Because the men were not personally enriched by the fraud, Presiding Judge Frans Bauduin said comparisons between Ahold and Enron Corp. or Italy’s Parmalat SpA were “wrong in all respects.”
However, the men “greatly damaged the trust that their employees, customers, investors, board of supervisors and accountants placed in them,” Bauduin said.
“What a disappointment,” Peter de Vries, head of the Dutch shareholders’ organization VEB, said in a written reaction. He called the fines a “pittance,” given that Van der Hoeven is estimated to have 43 million euros ($55 million) in personal wealth.
“This judgment sends a signal to managers that no matter what they do, the risk of a heavy punishment is minimal,” he said. “In the United States, a conviction on the same facts would have led to a prison term of more than 10 years. This is Holland at its smallest.”
Prosecutors, who had asked for 14-month prison terms, said they will appeal the ruling.
Van der Hoeven said he was disappointed with the verdict and he would also appeal. But “it’s been a purifying experience,” he said. “I’ve learned from it.”
In the biggest part of the Ahold affair — the exaggeration of sales at its U.S. Foodservice subsidiary — the same men reached a settlement with the U.S. Securities and Exchange Commission in which they admitted no guilt but accepted a lifetime ban from holding office in a publicly traded company. The SEC said the case was “deplorable,” but the U.S. did not undertake a criminal prosecution of the men to avoid double-jeopardy issues in the Dutch case.
U.S. Foodservice’s former CFO Michael Resnick and former marketing head Mark Kaiser are awaiting trial in the United States.

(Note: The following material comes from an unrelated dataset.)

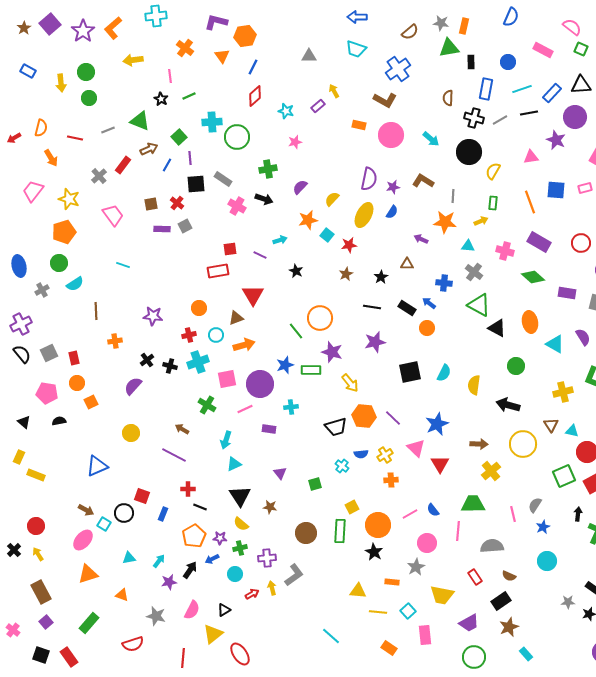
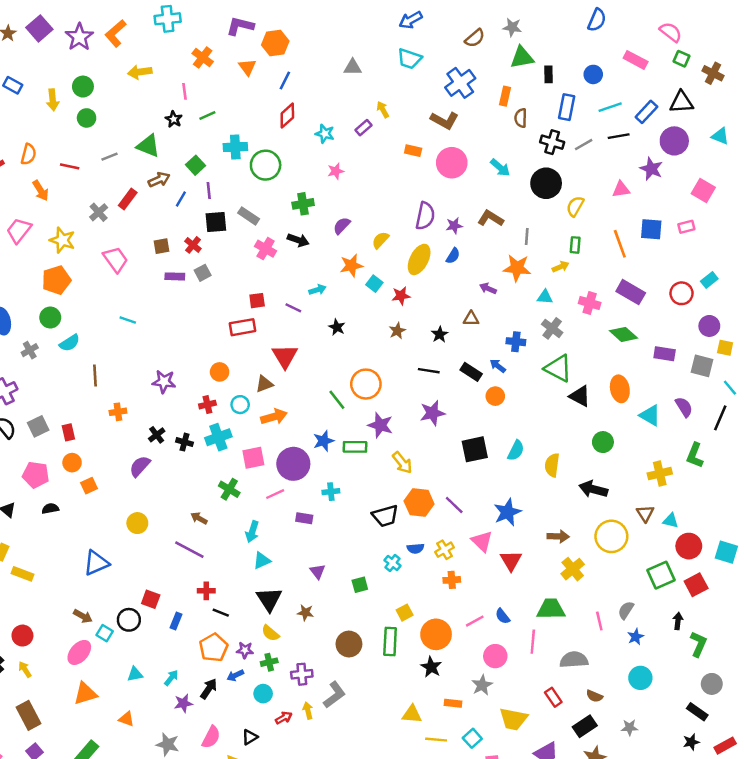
blue arrow: (357, 17) -> (411, 20), turned -30
orange rectangle: (464, 26) -> (505, 96), moved
gray star: (568, 602) -> (630, 727), moved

Former Chief Executive Jim Miller has not been charged.
In the Dutch that concluded Monday, Van der Hoeven and Meurs were accused of improperly booking sales from the four foreign subsidiaries even though control of the businesses was in dispute.
In public documents, Ahold said it had 50 percent and a controlling stake in the companies. But prosecutors said the issue of control was unresolved, as evidenced by several nonpublic “side letters” between Ahold managers and the subsidiaries’ other owners.
Meurs argued he didn’t believe the side letters were significant enough to mention publicly, given that they didn’t have an impact on the company’s bottom line.
Bauduin said that excuse wasn’t valid, since Meurs knew that investors also judge a company on the basis of its assets, which are worth more when a company has full control of them.
Van der Hoeven said he didn’t know about the letters, but Bauduin said that was “not credible” given that he signed his name on one.
Another suspect in the Dutch case, Jan Andreae, the company’s former manager for European activities, was fined 120,000 euros ($150,000) and given a four-month suspended sentence. The fourth, Roland Fahlin, a former Ahold board member who was chairman of the company’s bookkeeping committee, was acquitted.
Ahold, under new management, was not involved in Monday’s suit and is well on the way to recovery from the scandal. It avoided U.S. prosecution by cooperating with the SEC and promising to reform. It received a formal reprimand from the Dutch financial watchdog AFM, and settled with Dutch prosecutors for 8 million euros ($9.6 million).
In November, the company agreed to pay $1.1 billion to settle shareholder lawsuits.